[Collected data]
+-------+
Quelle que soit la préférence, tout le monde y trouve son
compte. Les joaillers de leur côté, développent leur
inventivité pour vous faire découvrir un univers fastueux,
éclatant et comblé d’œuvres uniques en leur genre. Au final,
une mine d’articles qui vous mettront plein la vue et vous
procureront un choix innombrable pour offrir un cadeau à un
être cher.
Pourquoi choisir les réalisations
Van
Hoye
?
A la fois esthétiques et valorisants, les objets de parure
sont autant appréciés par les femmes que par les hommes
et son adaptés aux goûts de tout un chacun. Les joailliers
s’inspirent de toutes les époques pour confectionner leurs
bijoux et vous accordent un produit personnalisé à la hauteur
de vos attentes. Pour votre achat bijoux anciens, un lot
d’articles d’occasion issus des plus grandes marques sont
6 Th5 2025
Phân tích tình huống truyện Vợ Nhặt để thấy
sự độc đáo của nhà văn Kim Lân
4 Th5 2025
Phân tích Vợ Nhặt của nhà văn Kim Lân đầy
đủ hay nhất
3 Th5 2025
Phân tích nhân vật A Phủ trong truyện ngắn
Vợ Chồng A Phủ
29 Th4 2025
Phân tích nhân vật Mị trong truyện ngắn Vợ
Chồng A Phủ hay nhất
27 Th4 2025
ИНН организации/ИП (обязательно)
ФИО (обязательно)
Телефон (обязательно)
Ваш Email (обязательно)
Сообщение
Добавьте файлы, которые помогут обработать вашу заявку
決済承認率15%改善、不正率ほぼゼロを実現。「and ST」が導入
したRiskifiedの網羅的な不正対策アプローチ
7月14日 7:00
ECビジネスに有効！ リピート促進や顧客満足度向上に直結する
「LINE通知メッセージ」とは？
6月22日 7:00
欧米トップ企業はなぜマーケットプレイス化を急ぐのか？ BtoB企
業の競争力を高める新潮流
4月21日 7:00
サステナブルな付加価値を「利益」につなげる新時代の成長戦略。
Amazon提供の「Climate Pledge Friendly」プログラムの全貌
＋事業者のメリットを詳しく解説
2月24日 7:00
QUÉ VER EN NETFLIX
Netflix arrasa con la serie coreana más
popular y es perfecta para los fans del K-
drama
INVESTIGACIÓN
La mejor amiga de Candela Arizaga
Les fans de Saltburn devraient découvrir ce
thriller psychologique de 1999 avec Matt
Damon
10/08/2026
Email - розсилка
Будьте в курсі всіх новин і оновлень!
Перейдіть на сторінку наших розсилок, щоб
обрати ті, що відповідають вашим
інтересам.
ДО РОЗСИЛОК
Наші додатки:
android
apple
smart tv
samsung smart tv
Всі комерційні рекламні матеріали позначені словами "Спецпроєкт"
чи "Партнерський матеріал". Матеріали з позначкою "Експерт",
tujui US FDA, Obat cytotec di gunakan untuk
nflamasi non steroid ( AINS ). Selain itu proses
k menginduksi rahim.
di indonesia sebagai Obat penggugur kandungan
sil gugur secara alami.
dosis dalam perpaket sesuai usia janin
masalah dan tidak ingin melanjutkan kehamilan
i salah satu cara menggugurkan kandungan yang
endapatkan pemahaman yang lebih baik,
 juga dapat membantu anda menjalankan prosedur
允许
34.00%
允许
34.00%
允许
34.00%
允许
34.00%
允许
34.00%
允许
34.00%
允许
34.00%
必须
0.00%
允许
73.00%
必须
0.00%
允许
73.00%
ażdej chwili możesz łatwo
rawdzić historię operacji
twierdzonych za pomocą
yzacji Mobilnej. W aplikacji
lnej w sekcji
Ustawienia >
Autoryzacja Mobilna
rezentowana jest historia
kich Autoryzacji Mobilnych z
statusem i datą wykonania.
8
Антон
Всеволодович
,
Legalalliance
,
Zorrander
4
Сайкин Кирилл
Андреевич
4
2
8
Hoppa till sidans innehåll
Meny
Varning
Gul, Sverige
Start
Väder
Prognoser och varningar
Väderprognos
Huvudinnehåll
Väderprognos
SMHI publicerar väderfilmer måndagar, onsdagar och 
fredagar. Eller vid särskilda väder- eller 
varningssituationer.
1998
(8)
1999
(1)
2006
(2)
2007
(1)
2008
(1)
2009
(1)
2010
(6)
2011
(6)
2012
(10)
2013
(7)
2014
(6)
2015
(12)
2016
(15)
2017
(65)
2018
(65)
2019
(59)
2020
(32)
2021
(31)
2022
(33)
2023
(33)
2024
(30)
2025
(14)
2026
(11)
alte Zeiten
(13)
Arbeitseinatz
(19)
+-------+
Work item
Start at the first line of the entries and stop at the line with "Phân tích tình huống truyện Vợ Nhặt để thấy". Retype each of those lines exactly, both ends included.

Result of this exercise
Quelle que soit la préférence, tout le monde y trouve son
compte. Les joaillers de leur côté, développent leur
inventivité pour vous faire découvrir un univers fastueux,
éclatant et comblé d’œuvres uniques en leur genre. Au final,
une mine d’articles qui vous mettront plein la vue et vous
procureront un choix innombrable pour offrir un cadeau à un
être cher.
Pourquoi choisir les réalisations
Van
Hoye
?
A la fois esthétiques et valorisants, les objets de parure
sont autant appréciés par les femmes que par les hommes
et son adaptés aux goûts de tout un chacun. Les joailliers
s’inspirent de toutes les époques pour confectionner leurs
bijoux et vous accordent un produit personnalisé à la hauteur
de vos attentes. Pour votre achat bijoux anciens, un lot
d’articles d’occasion issus des plus grandes marques sont
6 Th5 2025
Phân tích tình huống truyện Vợ Nhặt để thấy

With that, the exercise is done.